ACTIVITY → Transcribe the data exactly, omitting whatever pictures it holds.

PROVIDED RECORDS →

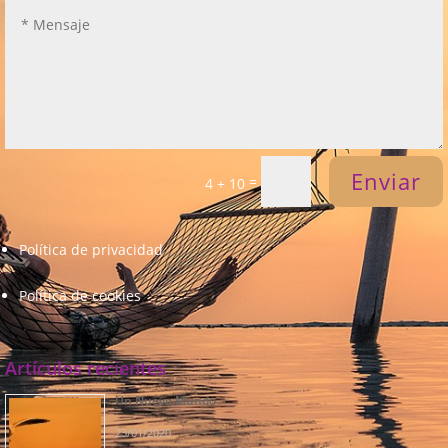
Enviar
=
4 + 10
Política de privacidad
Política de cookies
Artículos recientes
Un Nuevo Mundo
23/01/2020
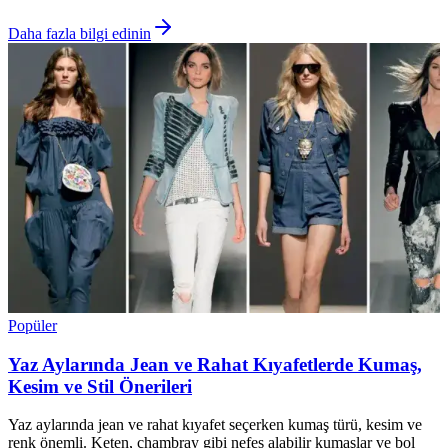
Daha fazla bilgi edinin
Popüler
Yaz Aylarında Jean ve Rahat Kıyafetlerde Kumaş,
Kesim ve Stil Önerileri
Yaz aylarında jean ve rahat kıyafet seçerken kumaş türü, kesim ve
renk önemli. Keten, chambray gibi nefes alabilir kumaşlar ve bol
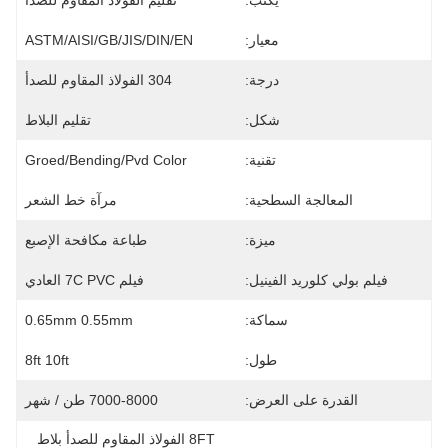
يكتب:
تقليم الفولاذ المقاوم للصدأ
معيار:
ASTM/AISI/GB/JIS/DIN/EN
درجة:
304 الفولاذ المقاوم للصدأ
شكل:
تقليم البلاط
تقنية:
Groed/bending/pvd Color
المعالجة السطحية:
مرآة خط الشعر
ميزة:
طباعة مكافحة الإصبع
فيلم بولي كلوريد الفينيل:
فيلم 7C PVC العادي
سماكة:
0.65mm 0.55mm
طول:
8ft 10ft
القدرة على العرض:
7000-8000 طن / شهر
8FT الفولاذ المقاوم للصدأ بلاط 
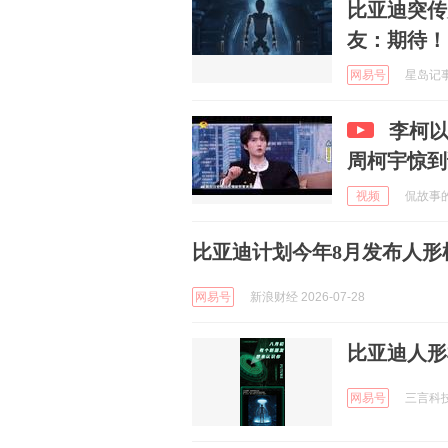
比亚迪突传
友：期待！
网易号
星岛记事 
李柯
周柯宇惊到
视频
侃故事的阿
比亚迪计划今年8月发布人形
网易号
新浪财经 2026-07-28
比亚迪人形
网易号
三言科技 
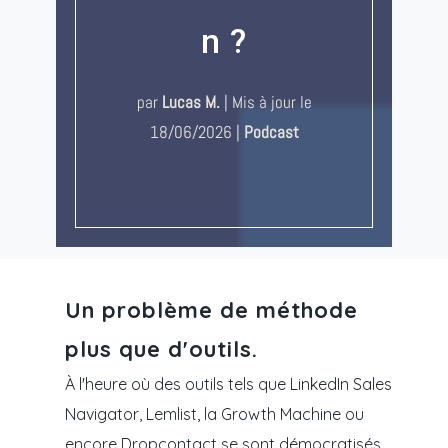
n ?
par
Lucas M.
|
Mis à jour le
18/06/2026
|
Podcast
Un problème de méthode
plus que d'outils.
À l'heure où des outils tels que LinkedIn Sales
Navigator, Lemlist, la Growth Machine ou
encore Dropcontact se sont démocratisés,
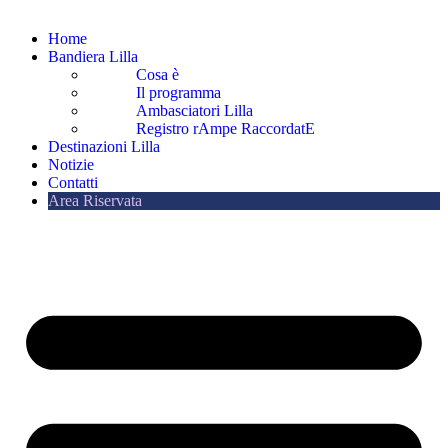
Home
Bandiera Lilla
Cosa è
Il programma
Ambasciatori Lilla
Registro rAmpe RaccordatE
Destinazioni Lilla
Notizie
Contatti
Area Riservata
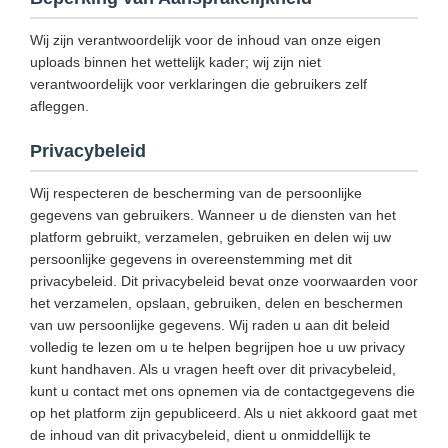
Wij zijn verantwoordelijk voor de inhoud van onze eigen
uploads binnen het wettelijk kader; wij zijn niet
verantwoordelijk voor verklaringen die gebruikers zelf
afleggen.
Privacybeleid
Wij respecteren de bescherming van de persoonlijke
gegevens van gebruikers. Wanneer u de diensten van het
platform gebruikt, verzamelen, gebruiken en delen wij uw
persoonlijke gegevens in overeenstemming met dit
privacybeleid. Dit privacybeleid bevat onze voorwaarden voor
het verzamelen, opslaan, gebruiken, delen en beschermen
van uw persoonlijke gegevens. Wij raden u aan dit beleid
volledig te lezen om u te helpen begrijpen hoe u uw privacy
kunt handhaven. Als u vragen heeft over dit privacybeleid,
kunt u contact met ons opnemen via de contactgegevens die
op het platform zijn gepubliceerd. Als u niet akkoord gaat met
de inhoud van dit privacybeleid, dient u onmiddellijk te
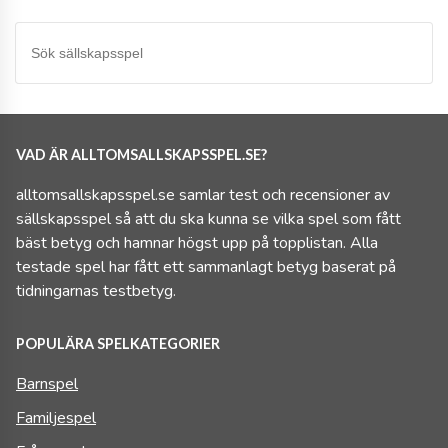
VAD ÄR ALLTOMSALLSKAPSSPEL.SE?
alltomsallskapsspel.se samlar test och recensioner av
sällskapsspel så att du ska kunna se vilka spel som fått
bäst betyg och hamnar högst upp på topplistan. Alla
testade spel har fått ett sammanlagt betyg baserat på
tidningarnas testbetyg.
POPULÄRA SPELKATEGORIER
Barnspel
Familjespel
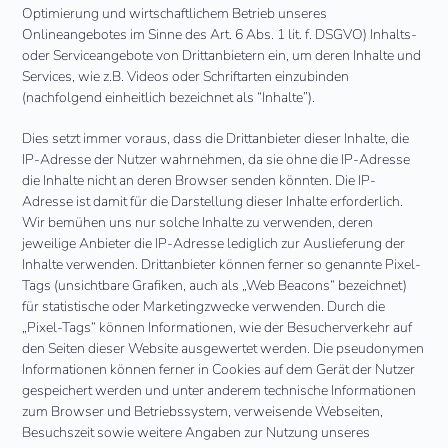
Optimierung und wirtschaftlichem Betrieb unseres
Onlineangebotes im Sinne des Art. 6 Abs. 1 lit. f. DSGVO) Inhalts-
oder Serviceangebote von Drittanbietern ein, um deren Inhalte und
Services, wie z.B. Videos oder Schriftarten einzubinden
(nachfolgend einheitlich bezeichnet als “Inhalte”).
Dies setzt immer voraus, dass die Drittanbieter dieser Inhalte, die
IP-Adresse der Nutzer wahrnehmen, da sie ohne die IP-Adresse
die Inhalte nicht an deren Browser senden könnten. Die IP-
Adresse ist damit für die Darstellung dieser Inhalte erforderlich.
Wir bemühen uns nur solche Inhalte zu verwenden, deren
jeweilige Anbieter die IP-Adresse lediglich zur Auslieferung der
Inhalte verwenden. Drittanbieter können ferner so genannte Pixel-
Tags (unsichtbare Grafiken, auch als „Web Beacons“ bezeichnet)
für statistische oder Marketingzwecke verwenden. Durch die
„Pixel-Tags“ können Informationen, wie der Besucherverkehr auf
den Seiten dieser Website ausgewertet werden. Die pseudonymen
Informationen können ferner in Cookies auf dem Gerät der Nutzer
gespeichert werden und unter anderem technische Informationen
zum Browser und Betriebssystem, verweisende Webseiten,
Besuchszeit sowie weitere Angaben zur Nutzung unseres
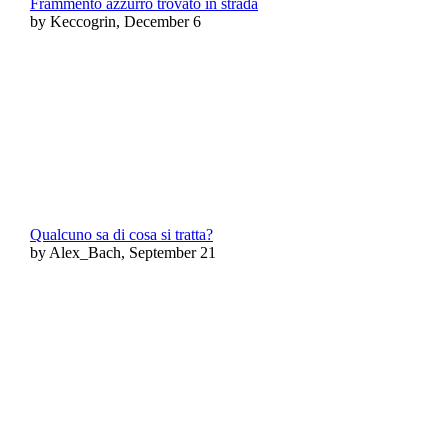
Frammento azzurro trovato in strada
by Keccogrin, December 6
Qualcuno sa di cosa si tratta?
by Alex_Bach, September 21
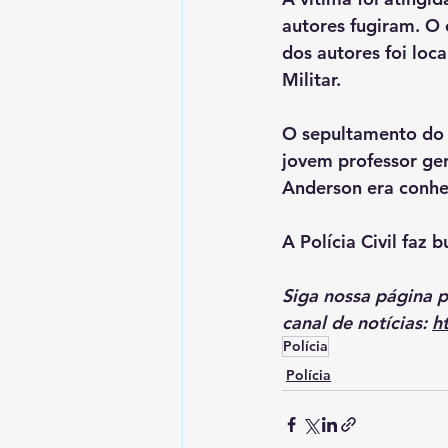
autores fugiram. O
dos autores foi loc
Militar.
O sepultamento do p
jovem professor ge
Anderson era conhec
A Polícia Civil faz 
Siga nossa página 
canal de notícias: 
h
Polícia
Polícia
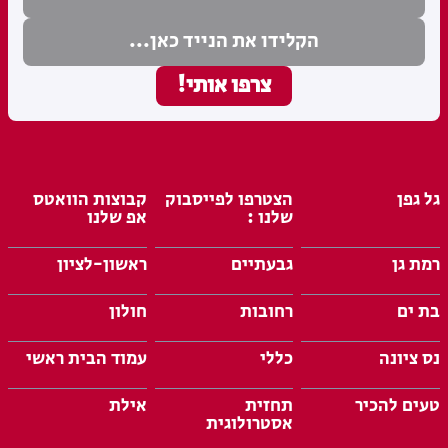
גל גפן
הצטרפו לפייסבוק
קבוצות הוואטס
שלנו :
אפ שלנו
רמת גן
גבעתיים
ראשון-לציון
בת ים
רחובות
חולון
נס ציונה
כללי
עמוד הבית ראשי
טעים להכיר
תחזית
אילת
אסטרולוגית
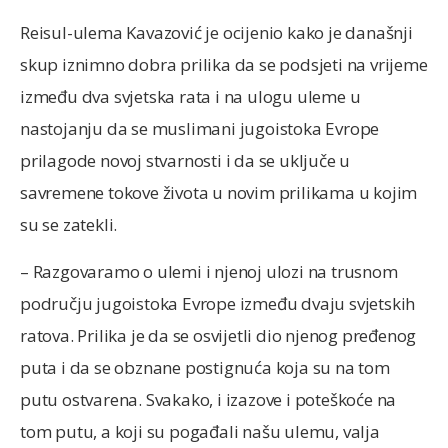
Reisul-ulema Kavazović je ocijenio kako je današnji
skup iznimno dobra prilika da se podsjeti na vrijeme
između dva svjetska rata i na ulogu uleme u
nastojanju da se muslimani jugoistoka Evrope
prilagode novoj stvarnosti i da se uključe u
savremene tokove života u novim prilikama u kojim
su se zatekli.
– Razgovaramo o ulemi i njenoj ulozi na trusnom
području jugoistoka Evrope između dvaju svjetskih
ratova. Prilika je da se osvijetli dio njenog pređenog
puta i da se obznane postignuća koja su na tom
putu ostvarena. Svakako, i izazove i poteškoće na
tom putu, a koji su pogađali našu ulemu, valja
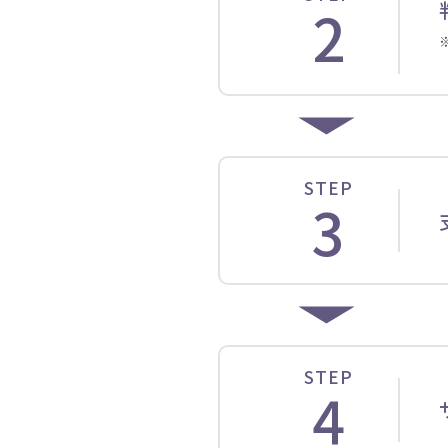
2
STEP
3
STEP
4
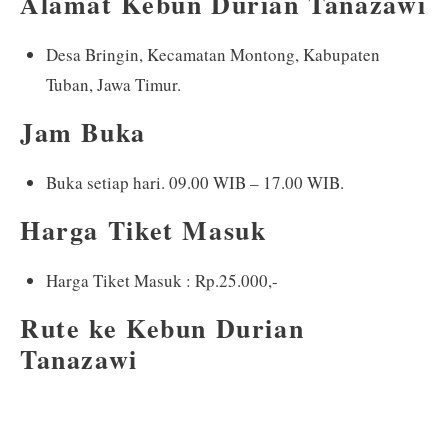
Alamat Kebun Durian Tanazawi
Desa Bringin, Kecamatan Montong, Kabupaten
Tuban, Jawa Timur.
Jam Buka
Buka setiap hari. 09.00 WIB – 17.00 WIB.
Harga Tiket Masuk
Harga Tiket Masuk : Rp.25.000,-
Rute ke Kebun Durian
Tanazawi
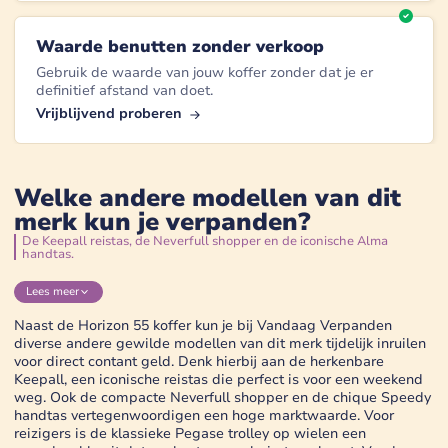
Waarde benutten zonder verkoop
Gebruik de waarde van jouw koffer zonder dat je er
definitief afstand van doet.
Vrijblijvend proberen
Welke andere modellen van dit
merk kun je verpanden?
De Keepall reistas, de Neverfull shopper en de iconische Alma
handtas.
Lees
meer
Naast de Horizon 55 koffer kun je bij Vandaag Verpanden
diverse andere gewilde modellen van dit merk tijdelijk inruilen
voor direct contant geld. Denk hierbij aan de herkenbare
Keepall, een iconische reistas die perfect is voor een weekend
weg. Ook de compacte Neverfull shopper en de chique Speedy
handtas vertegenwoordigen een hoge marktwaarde. Voor
reizigers is de klassieke Pegase trolley op wielen een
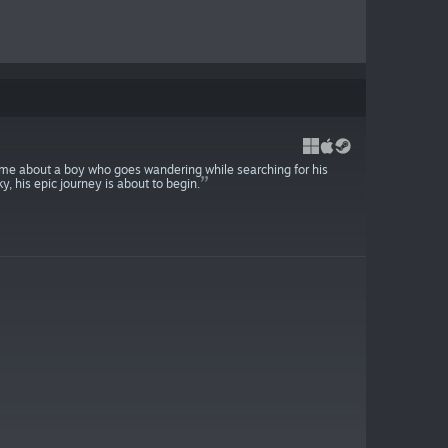
ame about a boy who goes wandering while searching for his
ky, his epic journey is about to begin.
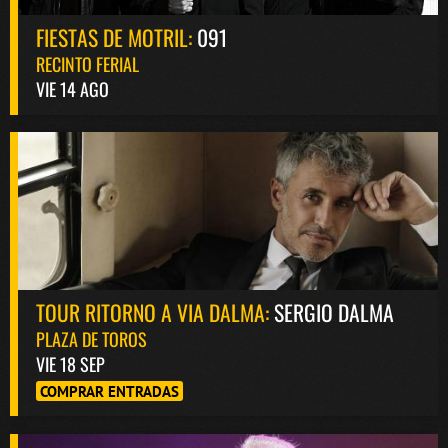
FIESTAS DE MOTRIL:
091
RECINTO FERIAL
VIE 14 AGO
TOUR RITORNO A VIA DALMA:
SERGIO DALMA
PLAZA DE TOROS
VIE 18 SEP
COMPRAR ENTRADAS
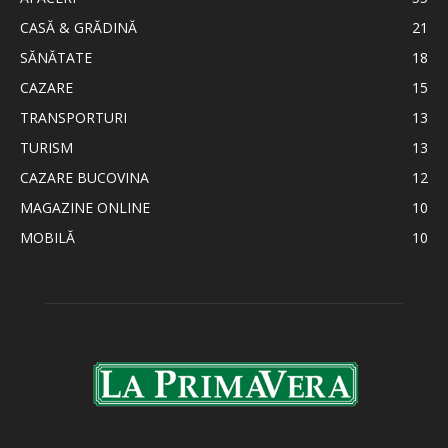
CASĂ & GRĂDINĂ
21
SĂNĂTATE
18
CAZARE
15
TRANSPORTURI
13
TURISM
13
CAZARE BUCOVINA
12
MAGAZINE ONLINE
10
MOBILĂ
10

THE ANSWER →
Enviar
=
4 + 10
Política de privacidad
Política de cookies
Artículos recientes
Un Nuevo Mundo
23/01/2020
Daha fazla bilgi edinin
Popüler
Yaz Aylarında Jean ve Rahat Kıyafetlerde Kumaş,
Kesim ve Stil Önerileri
Yaz aylarında jean ve rahat kıyafet seçerken kumaş türü, kesim ve
renk önemli. Keten, chambray gibi nefes alabilir kumaşlar ve bol
يكتب:
تقليم الفولاذ المقاوم للصدأ
معيار:
ASTM/AISI/GB/JIS/DIN/EN
درجة:
304 الفولاذ المقاوم للصدأ
شكل:
تقليم البلاط
تقنية:
Groed/bending/pvd Color
المعالجة السطحية:
مرآة خط الشعر
ميزة:
طباعة مكافحة الإصبع
فيلم بولي كلوريد الفينيل:
فيلم 7C PVC العادي
سماكة:
0.65mm 0.55mm
طول:
8ft 10ft
القدرة على العرض:
7000-8000 طن / شهر
8FT الفولاذ المقاوم للصدأ بلاط 
比亚迪突传
友：期待！
网易号
星岛记事 
李柯
周柯宇惊到
视频
侃故事的阿
比亚迪计划今年8月发布人形
网易号
新浪财经 2026-07-28
比亚迪人形
网易号
三言科技 
n ?
par
Lucas M.
|
Mis à jour le
18/06/2026
|
Podcast
Un problème de méthode
plus que d'outils.
À l'heure où des outils tels que LinkedIn Sales
Navigator, Lemlist, la Growth Machine ou
encore Dropcontact se sont démocratisés,
Home
Bandiera Lilla
Cosa è
Il programma
Ambasciatori Lilla
Registro rAmpe RaccordatE
Destinazioni Lilla
Notizie
Contatti
Area Riservata
Wij zijn verantwoordelijk voor de inhoud van onze eigen
uploads binnen het wettelijk kader; wij zijn niet
verantwoordelijk voor verklaringen die gebruikers zelf
afleggen.
Privacybeleid
Wij respecteren de bescherming van de persoonlijke
gegevens van gebruikers. Wanneer u de diensten van het
platform gebruikt, verzamelen, gebruiken en delen wij uw
persoonlijke gegevens in overeenstemming met dit
privacybeleid. Dit privacybeleid bevat onze voorwaarden voor
het verzamelen, opslaan, gebruiken, delen en beschermen
van uw persoonlijke gegevens. Wij raden u aan dit beleid
volledig te lezen om u te helpen begrijpen hoe u uw privacy
kunt handhaven. Als u vragen heeft over dit privacybeleid,
kunt u contact met ons opnemen via de contactgegevens die
op het platform zijn gepubliceerd. Als u niet akkoord gaat met
de inhoud van dit privacybeleid, dient u onmiddellijk te
VAD ÄR ALLTOMSALLSKAPSSPEL.SE?
alltomsallskapsspel.se samlar test och recensioner av
sällskapsspel så att du ska kunna se vilka spel som fått
bäst betyg och hamnar högst upp på topplistan. Alla
testade spel har fått ett sammanlagt betyg baserat på
tidningarnas testbetyg.
POPULÄRA SPELKATEGORIER
Barnspel
Familjespel
Optimierung und wirtschaftlichem Betrieb unseres
Onlineangebotes im Sinne des Art. 6 Abs. 1 lit. f. DSGVO) Inhalts-
oder Serviceangebote von Drittanbietern ein, um deren Inhalte und
Services, wie z.B. Videos oder Schriftarten einzubinden
(nachfolgend einheitlich bezeichnet als “Inhalte”).
Dies setzt immer voraus, dass die Drittanbieter dieser Inhalte, die
IP-Adresse der Nutzer wahrnehmen, da sie ohne die IP-Adresse
die Inhalte nicht an deren Browser senden könnten. Die IP-
Adresse ist damit für die Darstellung dieser Inhalte erforderlich.
Wir bemühen uns nur solche Inhalte zu verwenden, deren
jeweilige Anbieter die IP-Adresse lediglich zur Auslieferung der
Inhalte verwenden. Drittanbieter können ferner so genannte Pixel-
Tags (unsichtbare Grafiken, auch als „Web Beacons“ bezeichnet)
für statistische oder Marketingzwecke verwenden. Durch die
„Pixel-Tags“ können Informationen, wie der Besucherverkehr auf
den Seiten dieser Website ausgewertet werden. Die pseudonymen
Informationen können ferner in Cookies auf dem Gerät der Nutzer
gespeichert werden und unter anderem technische Informationen
zum Browser und Betriebssystem, verweisende Webseiten,
Besuchszeit sowie weitere Angaben zur Nutzung unseres
Frammento azzurro trovato in strada
by Keccogrin, December 6
Qualcuno sa di cosa si tratta?
by Alex_Bach, September 21
autores fugiram. O
dos autores foi loc
Militar.
O sepultamento do p
jovem professor ge
Anderson era conhec
A Polícia Civil faz 
Siga nossa página 
canal de notícias: 
h
Polícia
Polícia
גל גפן
הצטרפו לפייסבוק
קבוצות הוואטס
שלנו :
אפ שלנו
רמת גן
גבעתיים
ראשון-לציון
בת ים
רחובות
חולון
נס ציונה
כללי
עמוד הבית ראשי
טעים להכיר
תחזית
אילת
אסטרולוגית
Reisul-ulema Kavazović je ocijenio kako je današnji
skup iznimno dobra prilika da se podsjeti na vrijeme
između dva svjetska rata i na ulogu uleme u
nastojanju da se muslimani jugoistoka Evrope
prilagode novoj stvarnosti i da se uključe u
savremene tokove života u novim prilikama u kojim
su se zatekli.
– Razgovaramo o ulemi i njenoj ulozi na trusnom
području jugoistoka Evrope između dvaju svjetskih
ratova. Prilika je da se osvijetli dio njenog pređenog
puta i da se obznane postignuća koja su na tom
putu ostvarena. Svakako, i izazove i poteškoće na
tom putu, a koji su pogađali našu ulemu, valja
2
STEP
3
STEP
4
Alamat Kebun Durian Tanazawi
Desa Bringin, Kecamatan Montong, Kabupaten
Tuban, Jawa Timur.
Jam Buka
Buka setiap hari. 09.00 WIB – 17.00 WIB.
Harga Tiket Masuk
Harga Tiket Masuk : Rp.25.000,-
Rute ke Kebun Durian
Tanazawi
Waarde benutten zonder verkoop
Gebruik de waarde van jouw koffer zonder dat je er
definitief afstand van doet.
Vrijblijvend proberen
Welke andere modellen van dit
merk kun je verpanden?
De Keepall reistas, de Neverfull shopper en de iconische Alma
handtas.
Lees
meer
Naast de Horizon 55 koffer kun je bij Vandaag Verpanden
diverse andere gewilde modellen van dit merk tijdelijk inruilen
voor direct contant geld. Denk hierbij aan de herkenbare
Keepall, een iconische reistas die perfect is voor een weekend
weg. Ook de compacte Neverfull shopper en de chique Speedy
handtas vertegenwoordigen een hoge marktwaarde. Voor
reizigers is de klassieke Pegase trolley op wielen een
ame about a boy who goes wandering while searching for his
ky, his epic journey is about to begin.
FIESTAS DE MOTRIL:
091
RECINTO FERIAL
VIE 14 AGO
TOUR RITORNO A VIA DALMA:
SERGIO DALMA
PLAZA DE TOROS
VIE 18 SEP
COMPRAR ENTRADAS
CASĂ & GRĂDINĂ
21
SĂNĂTATE
18
CAZARE
15
TRANSPORTURI
13
TURISM
13
CAZARE BUCOVINA
12
MAGAZINE ONLINE
10
MOBILĂ
10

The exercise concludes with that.